Your objective:
The required output is the stretch from the line containing "Skrutkovač SL 6,5x125 mm ProLine" through the line containing "Arbeitsforschung – Künstliche" in the records below, unaltered and with no pictures.

Provided information:
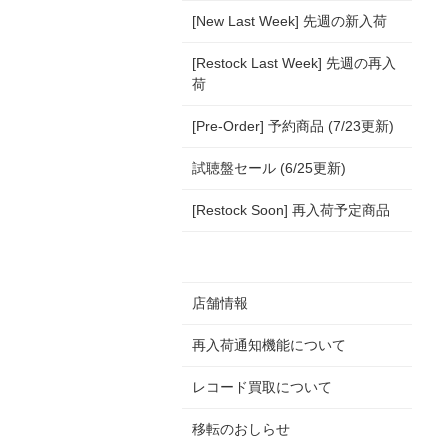
[New Last Week] 先週の新入荷
[Restock Last Week] 先週の再入
荷
[Pre-Order] 予約商品 (7/23更新)
試聴盤セール (6/25更新)
[Restock Soon] 再入荷予定商品
店舗情報
再入荷通知機能について
レコード買取について
移転のおしらせ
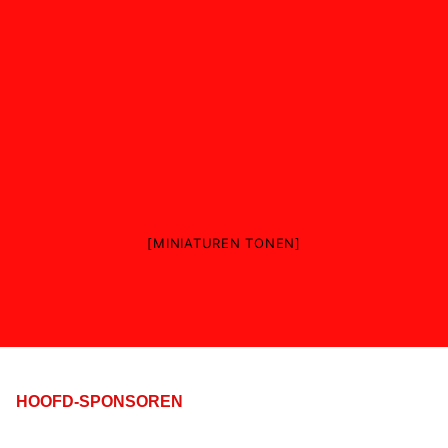
[MINIATUREN TONEN]
HOOFD-SPONSOREN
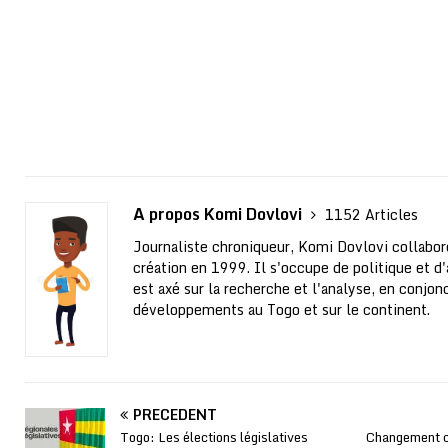
A propos Komi Dovlovi
1152 Articles
Journaliste chroniqueur, Komi Dovlovi collabor
création en 1999. Il s'occupe de politique et d'a
est axé sur la recherche et l'analyse, en conjo
développements au Togo et sur le continent.
PRÉCÉDENT
Togo: Les élections législatives
Changement co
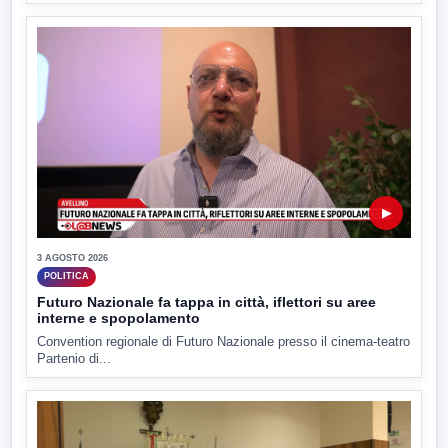
▶
3 AGOSTO 2026
POLITICA
Futuro Nazionale fa tappa in città, iflettori su aree
interne e spopolamento
Convention regionale di Futuro Nazionale presso il cinema-teatro
Partenio di...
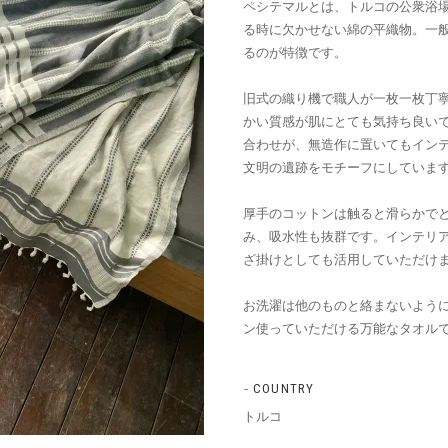
ペシテマルとは、トルコの公衆浴
る時に欠かせない綿の平織物。一
るのが特徴です。
旧式の織り機で職人が一枚一枚丁
かい質感が肌にとても気持ち良い
合わせが、無造作に置いてもイン
文明の遺跡をモチーフにしていま
厚手のコットンは触ると滑らかで
み、吸水性も抜群です。インテリ
ざ掛けとしても活用していただけ
お洗濯は他のものと絡まないよう
ン使っていただける万能なタオル
COUNTRY
トルコ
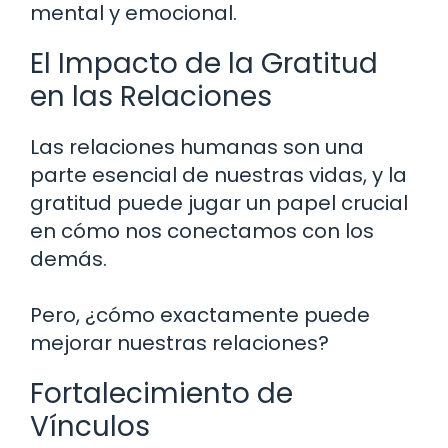
mental y emocional.
El Impacto de la Gratitud
en las Relaciones
Las relaciones humanas son una
parte esencial de nuestras vidas, y la
gratitud puede jugar un papel crucial
en cómo nos conectamos con los
demás.
Pero, ¿cómo exactamente puede
mejorar nuestras relaciones?
Fortalecimiento de
Vínculos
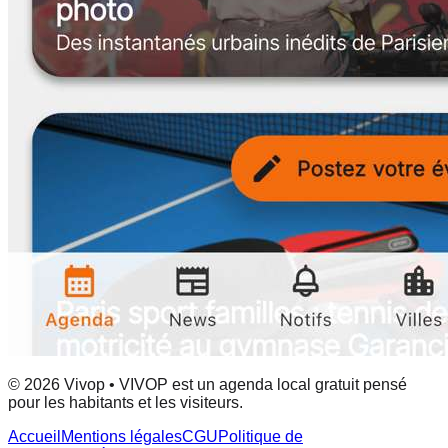
© 2026 Vivop • VIVOP est un agenda local gratuit pensé
pour les habitants et les visiteurs.
Accueil
Mentions légales
CGU
Politique de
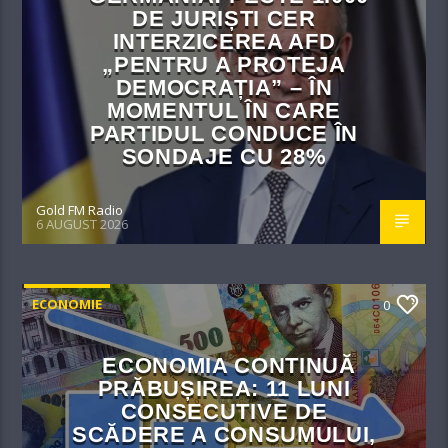
DE JURIȘTI CER
INTERZICEREA AFD
„PENTRU A PROTEJA
DEMOCRAȚIA” – ÎN
MOMENTUL ÎN CARE
PARTIDUL CONDUCE ÎN
SONDAJE CU 28%
Gold FM Radio
6 AUGUST 2026
ECONOMIE
0
ECONOMIA CONTINUĂ
PRĂBUȘIREA: 11 LUNI
CONSECUTIVE DE
SCĂDERE A CONSUMULUI,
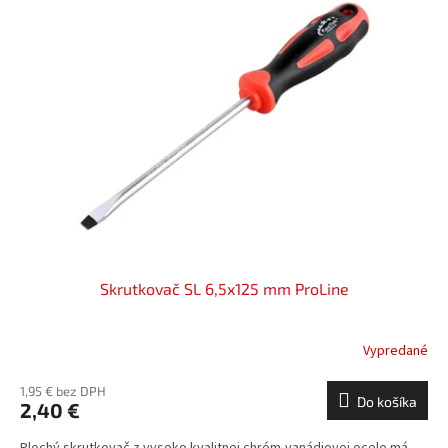
Skrutkovač SL 6,5x125 mm ProLine
Vypredané
1,95 € bez DPH
Do košíka
2,40 €
Plochý skrutkovač z vysoko kvalitnej chróm-vanádiovej ocele má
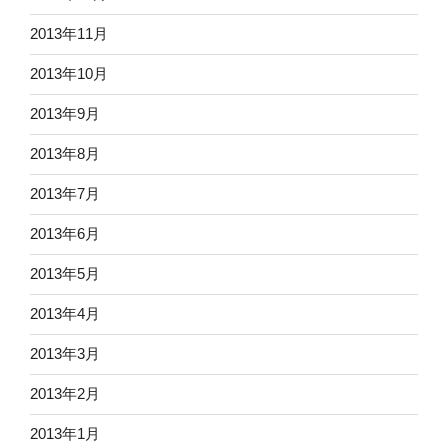
2013年11月
2013年10月
2013年9月
2013年8月
2013年7月
2013年6月
2013年5月
2013年4月
2013年3月
2013年2月
2013年1月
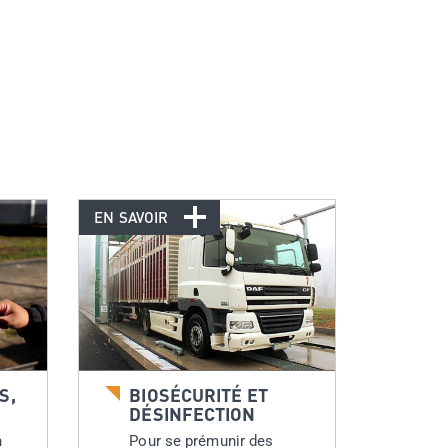
EN SAVOIR
S,
BIOSÉCURITÉ ET
DÉSINFECTION
n
Pour se prémunir des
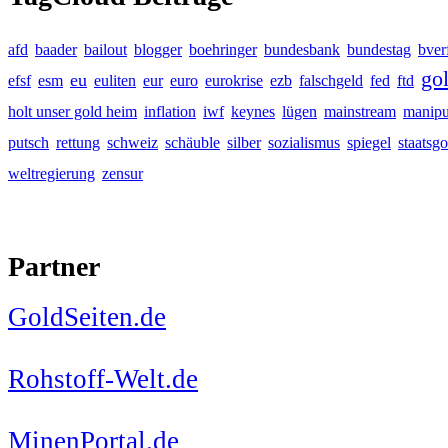
afd
baader
bailout
blogger
boehringer
bundesbank
bundestag
bver
go
eu
efsf
esm
euliten
eur
euro
eurokrise
ezb
falschgeld
fed
ftd
holt unser gold heim
inflation
iwf
keynes
lügen
mainstream
manipu
putsch
rettung
schweiz
schäuble
silber
sozialismus
spiegel
staatsgo
weltregierung
zensur
Partner
GoldSeiten.de
Rohstoff-Welt.de
MinenPortal.de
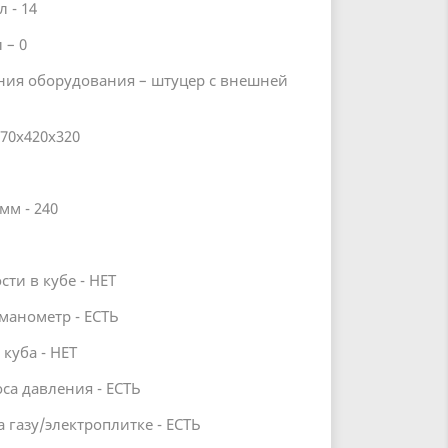
 - 14
 – 0
ния оборудования – штуцер с внешней
70х420х320
мм - 240
ти в кубе - НЕТ
манометр - ЕСТЬ
куба - НЕТ
са давления - ЕСТЬ
 газу/электроплитке - ЕСТЬ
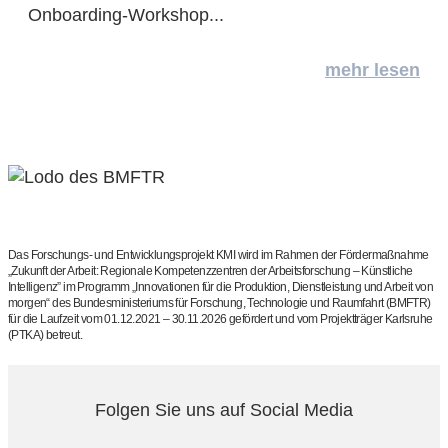
Onboarding-Workshop...
mehr lesen
Das Forschungs- und Entwicklungsprojekt KMI wird im Rahmen der Fördermaßnahme
„Zukunft der Arbeit: Regionale Kompetenzzentren der Arbeitsforschung – Künstliche
Intelligenz” im Programm „Innovationen für die Produktion, Dienstleistung und Arbeit von
morgen“ des Bundesministeriums für Forschung, Technologie und Raumfahrt (BMFTR)
für die Laufzeit vom 01.12.2021 – 30.11.2026 gefördert und vom Projektträger Karlsruhe
(PTKA) betreut.
Folgen Sie uns auf Social Media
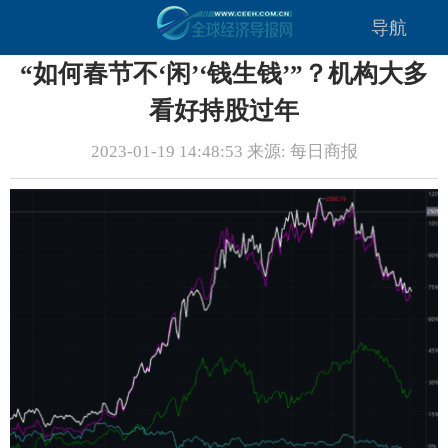
导航
“如何春节不‘闲’‘钱生钱’”？机构大多
看好持股过年
2023-01-19 14:48:53 来源: 每日商报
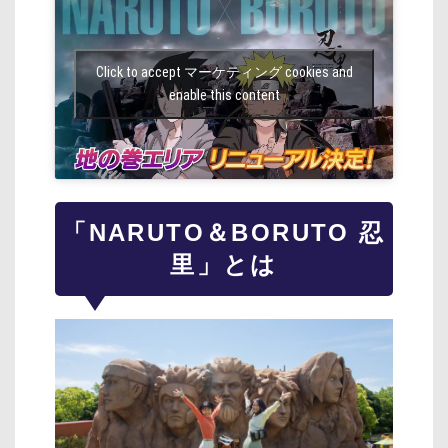
Click to accept マーケティング cookies and
enable this content
「NARUTO＆BORUTO 忍
里」とは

Answer space:
Skrutkovač SL 6,5x125 mm ProLine
Vypredané
1,95 € bez DPH
Do košíka
2,40 €
Plochý skrutkovač z vysoko kvalitnej chróm-vanádiovej ocele má
2013年11月
2013年10月
2013年9月
2013年8月
2013年7月
2013年6月
2013年5月
2013年4月
2013年3月
2013年2月
2013年1月
EN SAVOIR
S,
BIOSÉCURITÉ ET
DÉSINFECTION
n
Pour se prémunir des
afd
baader
bailout
blogger
boehringer
bundesbank
bundestag
bver
go
eu
efsf
esm
euliten
eur
euro
eurokrise
ezb
falschgeld
fed
ftd
holt unser gold heim
inflation
iwf
keynes
lügen
mainstream
manipu
putsch
rettung
schweiz
schäuble
silber
sozialismus
spiegel
staatsgo
weltregierung
zensur
Partner
GoldSeiten.de
Rohstoff-Welt.de
MinenPortal.de
 - 14
 – 0
ния оборудования – штуцер с внешней
70х420х320
мм - 240
ти в кубе - НЕТ
манометр - ЕСТЬ
куба - НЕТ
са давления - ЕСТЬ
 газу/электроплитке - ЕСТЬ
Onboarding-Workshop...
mehr lesen
Das Forschungs- und Entwicklungsprojekt KMI wird im Rahmen der Fördermaßnahme
„Zukunft der Arbeit: Regionale Kompetenzzentren der Arbeitsforschung – Künstliche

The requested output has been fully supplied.